In dieser Nacht war Reed ausnahmsweise nicht bei mir geblieben, da Kelin ihn für irgendwas Wichtiges beansprucht hatte, und so hielten mich Albträume von Aurora wach. Ich träumte seit dem Feuer ständig von ihr, wie ich in Flammen erstickte und andere alberne Dinge sah. Die Träume vermischten sich oft mit der Erinnerung an den Ball, wo der Gott Loki mich angegriffen hatte, und panisch und ganz verschwitzt wachte ich zum Morgengrauen hin auf.

Es ging mir heute endlich wieder so gut, dass ich mein Bett hoffentlich längerfristig verlassen könnte, und das wurde auch Zeit. Ich hasste es nichts zu tun. Ich war nicht dafür gemacht still im Bett zu liegen. Ich brauchte Bewegung, ich brauchte eine Aufgabe.

Ich duschte, um den Schweiß von der fürchterlichen Nacht von mir zu waschen, ehe ich mich umzog und zum Frühstück schritt. Wäre Reed bei mir gewesen, wäre es mir in der Nacht besser ergangen. Ich hatte gehofft, er würde irgendwann kommen, wenn sein Job erledigt wäre, aber er war beschäftigt und ich musste dringend lernen auch ohne ihn Schlaf zu finden. Das hatte ungesunde Ausmaße angenommen.

„Weißt du, wenn Reed und du schon unbedingt so rücksichtslos sein müsst Sex zu haben, wenn alle im Haus sind, dann könntet ihr das auch leise machen", murrte Acyn, als ich mich gegenüber von ihm an den Tisch setzte.

„Bitte?", fragte ich und mein Großvater verschluckte sich an seinem Kaffee.

„Ich war so kurz davor, ins Zimmer zu kommen und ihn umzubringen."
„Reed war nicht einmal hier", sagte ich empört von der Anschuldigung. Und selbst wenn er da war, bemühten wir uns leise zu sein, zumindest wenn die anderen im Haus waren.
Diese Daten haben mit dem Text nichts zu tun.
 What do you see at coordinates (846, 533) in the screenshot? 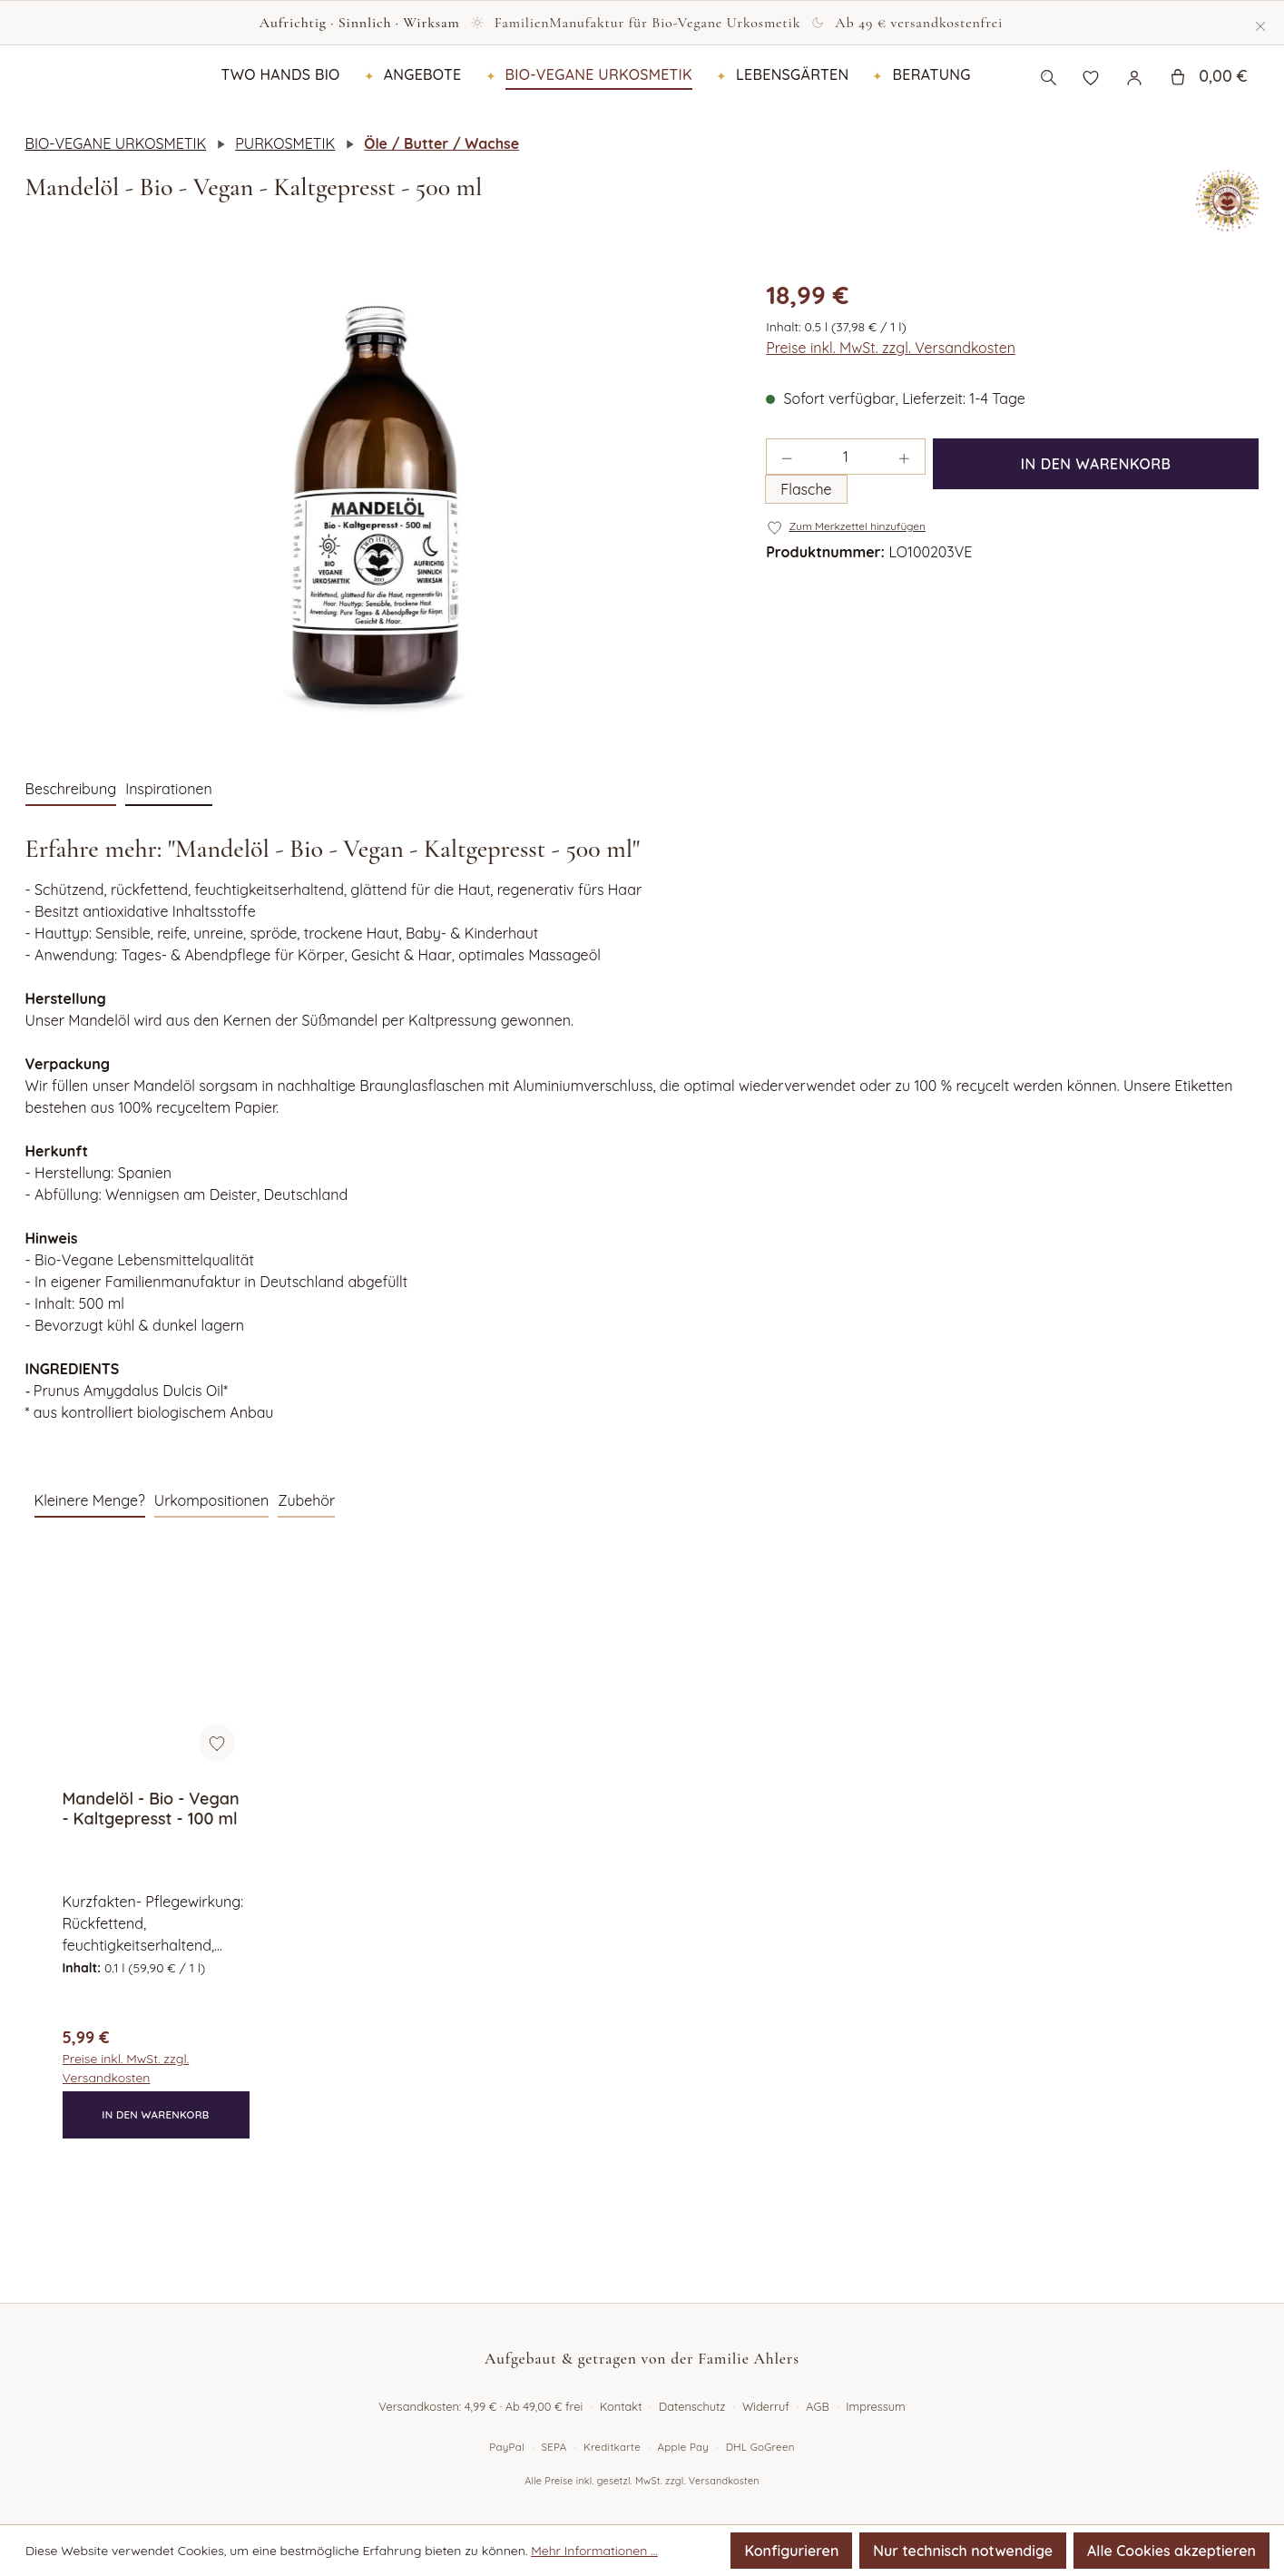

„Ahja? Was habe ich dann gehört? Geister in den Wänden?", fragte Acyn und ich fragte mich kurz, ob er das wohl vielleicht tatsächlich hat, wenn mir nicht aufgefallen wäre, wie rot Elin anlief und wie Riley das Ei auf seinem Teller mit seiner Gabel zermatscht hatte.

Acyn folgte meinem Blick und war genauso verstört wie ich.

„Ihr zwei?", fragte er und ich war sprachlos. Elin und Riley? Meine beste Freundin seit Kindertagen und mein großer Bruder?

„Ähm...", stammelte Elin nur und mied all unsere Blicke.

War es so eindeutig gewesen? Wie hatte ich etwas Derartiges nicht bemerken können? Meine beste Freundin stand auf meinen Bruder? Mein Bruder wollte was von meiner besten Freundin? Ich meine, Elin hat sich sehr um ihn gesorgt, als er im Krankenhaus lag und auch danach, aber ich hatte es darauf geschoben, dass sie zur Familie gehörte. Ich hatte gedacht, meine Brüder wären wie ihre Brüder. Offenbar wollte sie von Riley nur was ganz anderes als ein geschwisterliches Band.